W gruncie rzeczy przyznawanie się do symetryzmu uznawałem przed laty – i nadal tak myślę – za nieco absurdalne. No bo czy ktokolwiek przyznaje, że jest ssakiem albo podlega grawitacji? O oczywistościach nie warto gadać. Psim obowiązkiem dziennikarza jest uparte przezwyciężanie własnych uprzedzeń, idiosynkrazji i dążenie do obiektywizmu. Dziennikarz winien być symetrystą służbowo, co nawet w niosącej swój PRL-owski garb i służalczej wobec niejednej władzy „Polityce” rozumieją, prawda? Ano nieprawda, jak się okazuje
— zaznacza.
W jednym z fragmentów tekstu „Polityki”, Władyka i Janicki stwierdzają, że bycie symetrystą to „błąd nie tylko polityczny, ale też poznawczy i moralny”.

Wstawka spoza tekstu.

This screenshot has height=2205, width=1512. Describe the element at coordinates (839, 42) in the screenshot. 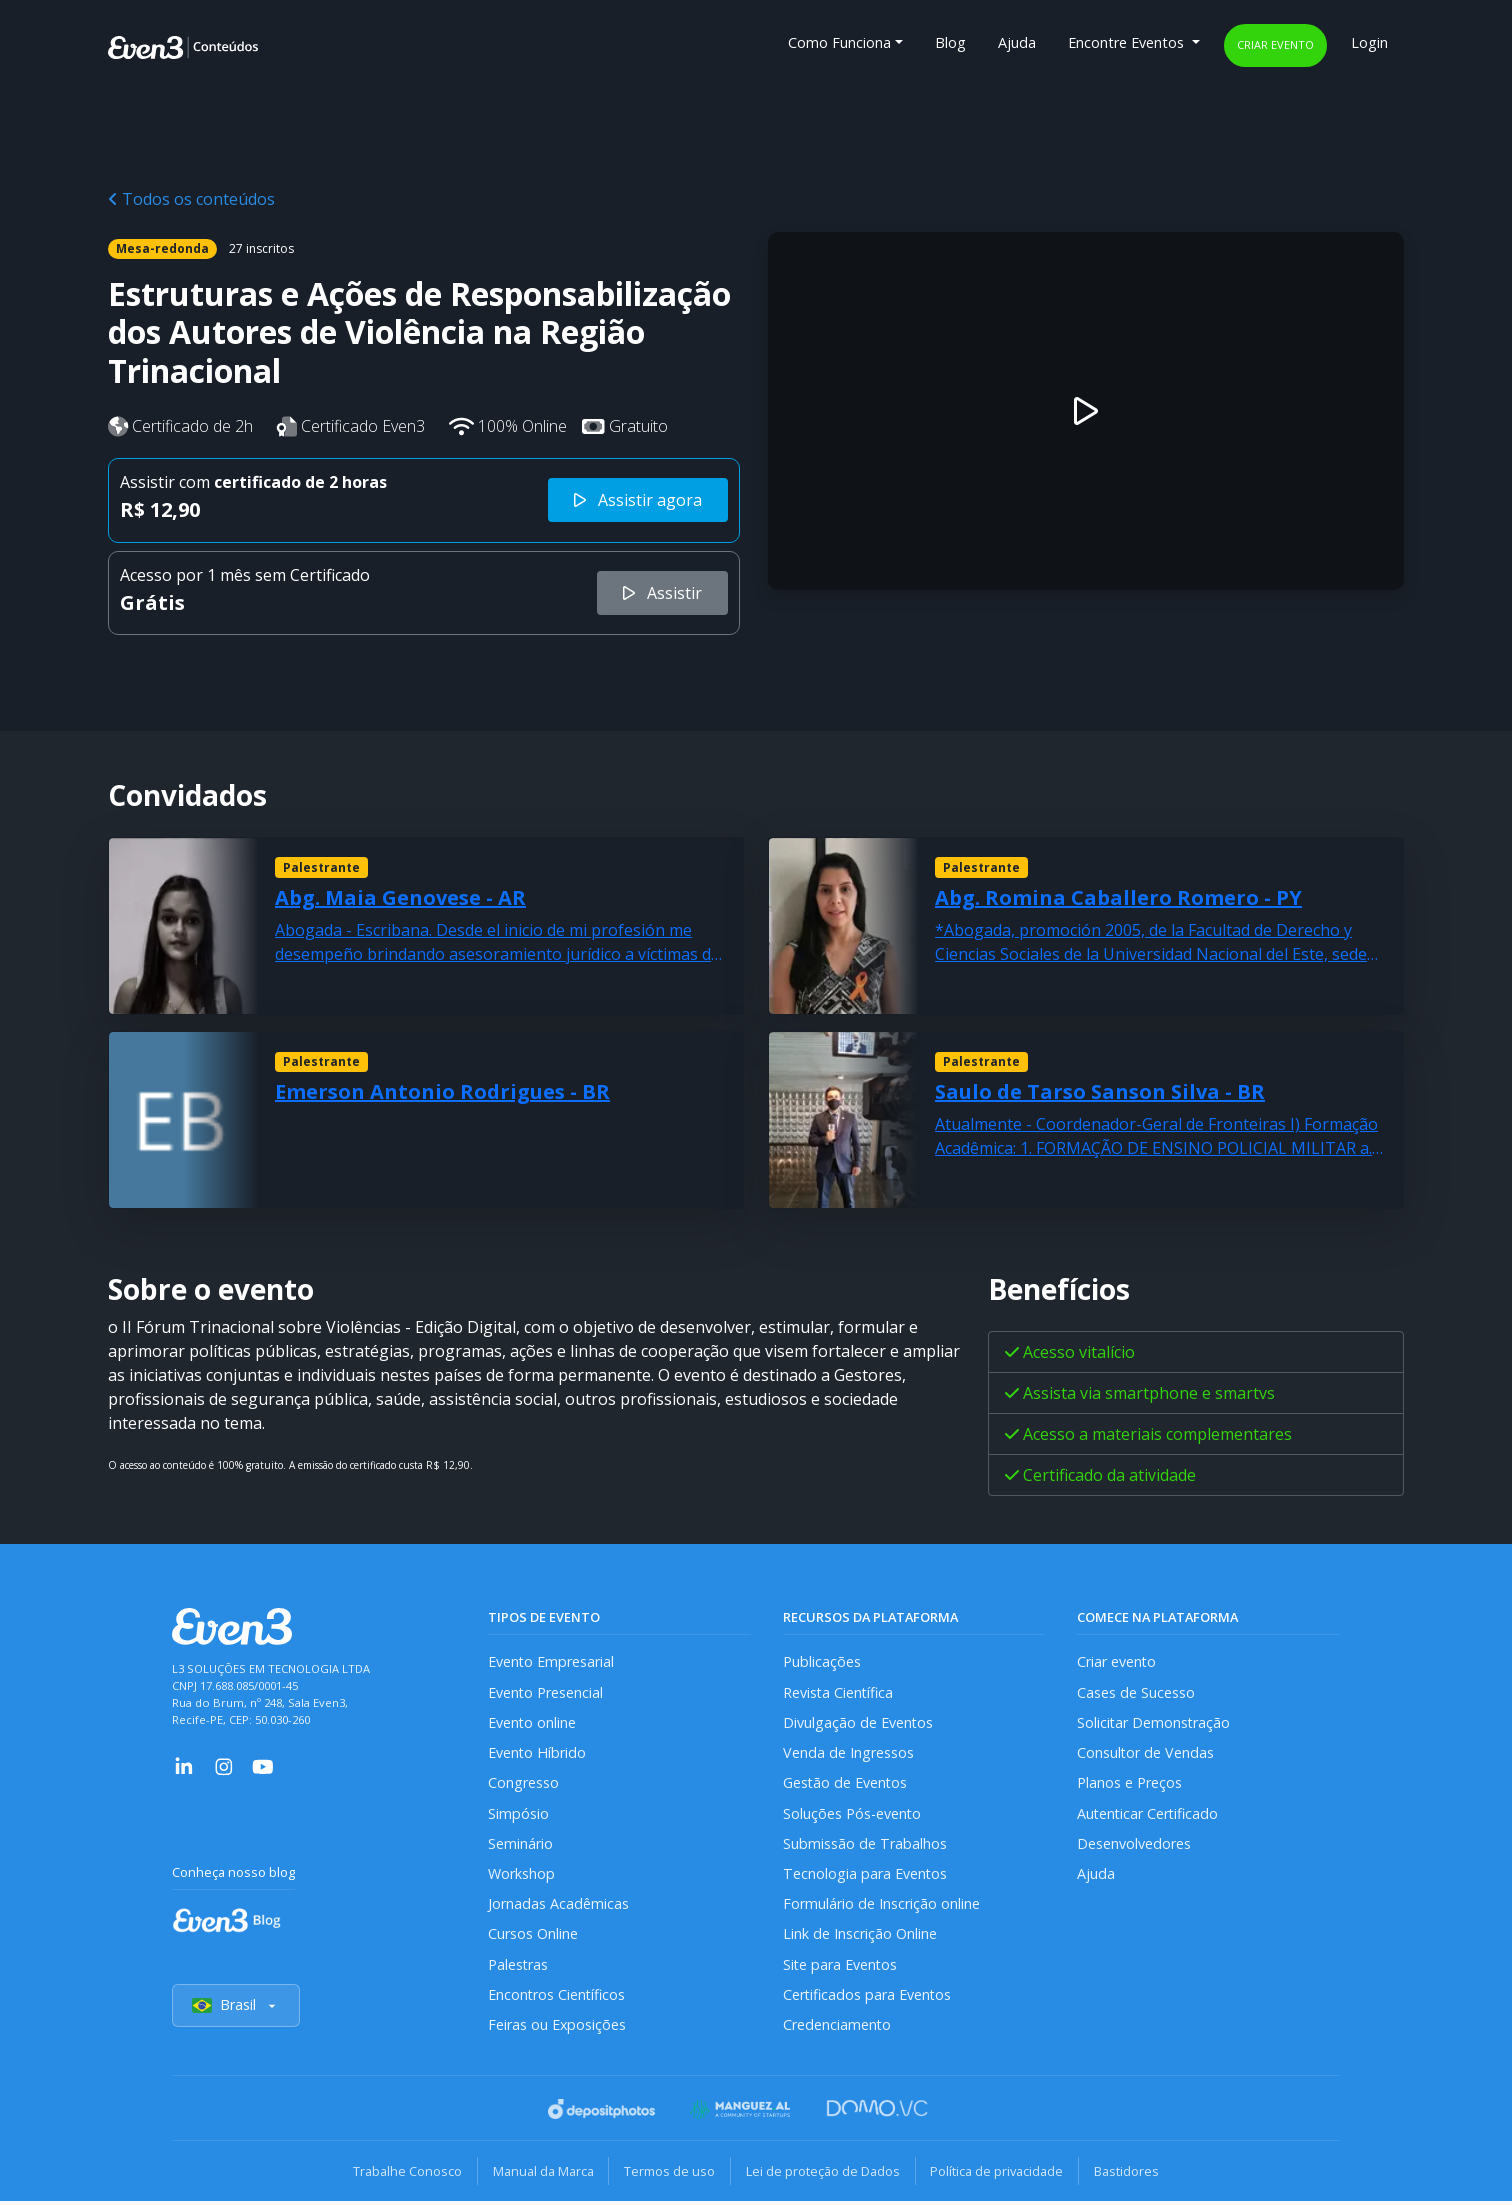 I see `Como Funciona` at that location.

(…) warto dostrzec, iż Władyka i Janicki zakładają, że dziennikarze walczą o władzę, a nie tylko ją opisują. I do tego proszę mnie nie mieszać, ja ostatnich wyborów ani nie wygrałem, ani nie przegrałem, ja w nich naprawdę nie startowałem
— odnosi się do powyższego fragmentu w swoim artykule Mazurek.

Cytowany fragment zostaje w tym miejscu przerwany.